Salvage surgery after definitive chemoradiotherapy is often associated with a higher rate of perioperative complications and poor prognosis. The objective of this study is to examine the safety and efficacy of free jejunal transfer after salvage pharyngolaryngectomy for patients with locally recurrent hypopharyngeal carcinoma after definitive chemoradiotherapy.

Study Design:

A retrospective analysis of patients with advanced hypopharyngeal carcinoma who underwent pharyngolaryngectomy and reconstruction using free jejunum.


Forty patients who underwent pharyngolaryngectomy with jejunal transfer were included in this study. Fourteen patients underwent surgery after definitive chemoradiotherapy (the salvage-surgery group), whereas 26 patients underwent surgery after planned preoperative chemoradiotherapy (the planned-surgery group).
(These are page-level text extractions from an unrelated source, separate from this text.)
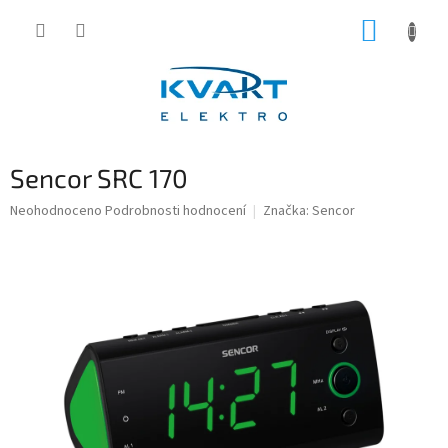
Přejít
NÁKUP
na
obsah
KOŠÍK
Sencor SRC 170
Průměrné
Neohodnoceno
Podrobnosti hodnocení
Značka:
Sencor
hodnocení
produktu
je
0,0
z
5
hvězdiček.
The perioperative conditions, mortality, morbidity, functional outcomes, and oncologic outcomes in each group were compared.


The patients in the salvage-surgery group lost an average of 9 kg in weight before surgery, which thus indicated a malnourished condition. However, the incidence of all perioperative complications did not differ significantly between the groups. All patients in both groups achieved oral intake without tube feeding, and the intervals to start oral intake were 12.8 days in the salvage-surgery group and 15.6 days in the planned-surgery group, which was not significantly different. The 5-year disease-free survival was 57.1% in the salvage-surgery group and 50.4% in the planned-surgery group, which was not significantly different.


Salvage pharyngolaryngectomy and jejunal transfer can be performed safely and reliably for patients with locally recurrent hypopharyngeal carcinoma, and it is an excellent option after a failure of definitive chemoradiotherapy.